When investing in stocks like Apple, the feeling of gain can be very rewarding. Currently trading at $35, those who bought at $25 are certainly enjoying a positive period, having gained $10 per share. The decision to sell, despite believing in the company's future potential, can be influenced by one's risk aversion; realizing a guaranteed gain can lead to greater peace of mind. On the other hand, those who invested at a higher price, such as $45, find themselves in a difficult situation as selling would result in a loss. This dichotomy between the desire to maintain the investment and the fear of losing money is one of the primary challenges for many investors, who often find themselves weighing risk and return.

You will recognize not only on paper but in real dollars that you have lost $10 per share.

You are searching for opportunities, driven by the hope that Apple may reverse its current negative trend. Despite your concerns about the stock's decline, you are working to find compelling reasons that could lead to a rebound. That crucial $45 point represents the price at which you invested, a level you are eager to surpass. However, it is important to remember that for Apple and the financial market, that number is just an abstract incidence, devoid of meaning. For you, however, that milestone takes on personal significance, becoming a symbol of your resilience and your investment strategy. You are determined to challenge the risk and discover whether the future will lead your stock to redeem its lost value, taking it beyond that limit you so desire.
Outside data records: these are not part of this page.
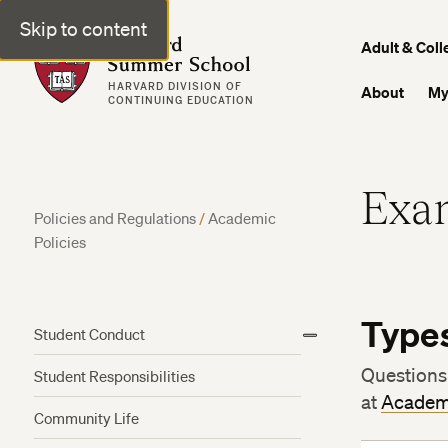
Skip to content
Harvard Summer School
Adult & Coll
HARVARD DIVISION OF
About
My
CONTINUING EDUCATION
Exam
Policies and Regulations
/
Academic
Policies
Type
Student Conduct
View
More
Questions
Student Responsibilities
at
Academ
Community Life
In the world of investing, it is crucial to adopt a rational approach when deciding to sell your shares. One should not base the decision on arbitrary factors, such as the purchase price, but rather focus on the future prospects of the company in which you are investing. In the case of Apple, for example, it is crucial to assess whether you anticipate a positive or negative trend, rather than being guided by emotions or personal beliefs. This perspective not only helps to make more informed decisions but also reflects the principles of prospect theory, which offers a broader understanding of attitudes towards risk compared to expected utility theory. Therefore, a strategic sale of shares should always consider market prospects and not just immediate profit or loss relative to the purchase price.